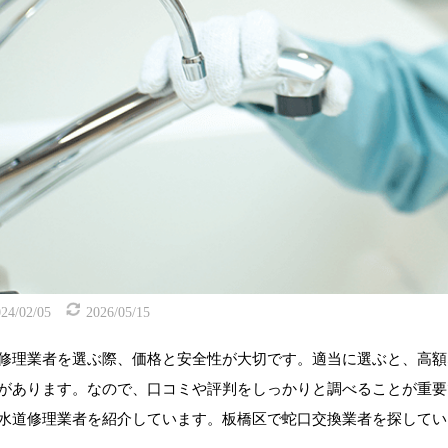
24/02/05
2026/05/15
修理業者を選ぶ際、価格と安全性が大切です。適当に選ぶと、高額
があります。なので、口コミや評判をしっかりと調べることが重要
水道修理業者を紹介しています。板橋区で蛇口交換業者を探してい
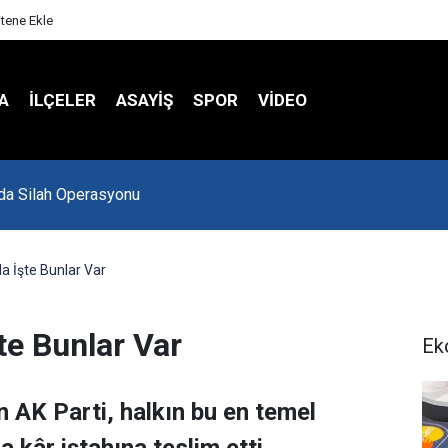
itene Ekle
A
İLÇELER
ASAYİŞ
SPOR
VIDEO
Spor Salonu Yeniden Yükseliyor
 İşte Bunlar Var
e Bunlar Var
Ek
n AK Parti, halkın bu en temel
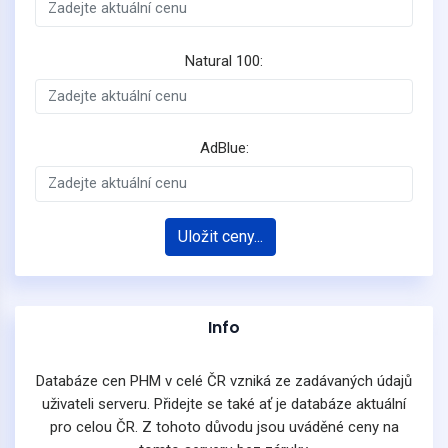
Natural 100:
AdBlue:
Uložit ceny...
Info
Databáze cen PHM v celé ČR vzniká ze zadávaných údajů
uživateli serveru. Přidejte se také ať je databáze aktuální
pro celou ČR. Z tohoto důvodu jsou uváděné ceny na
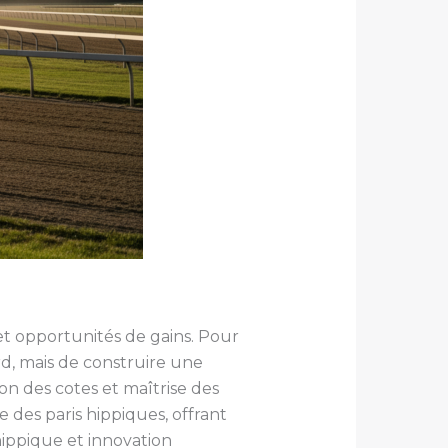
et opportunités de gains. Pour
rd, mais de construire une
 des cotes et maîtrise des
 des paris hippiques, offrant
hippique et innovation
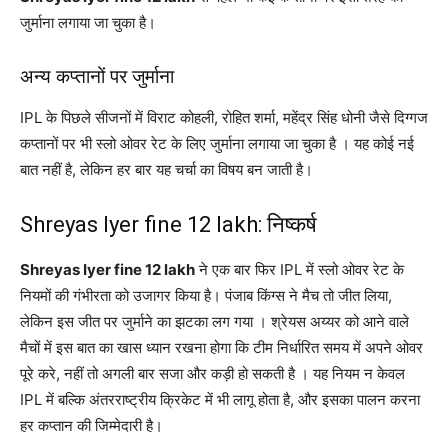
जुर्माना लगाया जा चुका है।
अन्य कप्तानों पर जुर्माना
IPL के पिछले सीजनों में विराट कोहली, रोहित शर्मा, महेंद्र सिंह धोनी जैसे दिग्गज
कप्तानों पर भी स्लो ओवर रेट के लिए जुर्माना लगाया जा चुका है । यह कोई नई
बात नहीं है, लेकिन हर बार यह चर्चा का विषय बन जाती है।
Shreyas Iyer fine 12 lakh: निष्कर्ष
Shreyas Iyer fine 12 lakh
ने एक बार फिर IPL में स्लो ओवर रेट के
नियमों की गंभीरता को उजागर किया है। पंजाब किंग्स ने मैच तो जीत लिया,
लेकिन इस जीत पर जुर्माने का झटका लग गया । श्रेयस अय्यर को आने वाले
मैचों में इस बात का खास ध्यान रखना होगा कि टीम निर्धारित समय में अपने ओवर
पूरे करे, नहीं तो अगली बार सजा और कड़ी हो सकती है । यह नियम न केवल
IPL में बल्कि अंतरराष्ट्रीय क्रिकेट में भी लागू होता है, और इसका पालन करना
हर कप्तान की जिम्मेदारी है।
—————
- **What you are asked to do**
Only the lines from the one with "Shreyas Iyer fine 12 lakh: निष्कर्ष" through the final line above should be repeated, each exactly as written.

- **Output for this task**
Shreyas Iyer fine 12 lakh: निष्कर्ष
Shreyas Iyer fine 12 lakh
ने एक बार फिर IPL में स्लो ओवर रेट के
नियमों की गंभीरता को उजागर किया है। पंजाब किंग्स ने मैच तो जीत लिया,
लेकिन इस जीत पर जुर्माने का झटका लग गया । श्रेयस अय्यर को आने वाले
मैचों में इस बात का खास ध्यान रखना होगा कि टीम निर्धारित समय में अपने ओवर
पूरे करे, नहीं तो अगली बार सजा और कड़ी हो सकती है । यह नियम न केवल
IPL में बल्कि अंतरराष्ट्रीय क्रिकेट में भी लागू होता है, और इसका पालन करना
हर कप्तान की जिम्मेदारी है।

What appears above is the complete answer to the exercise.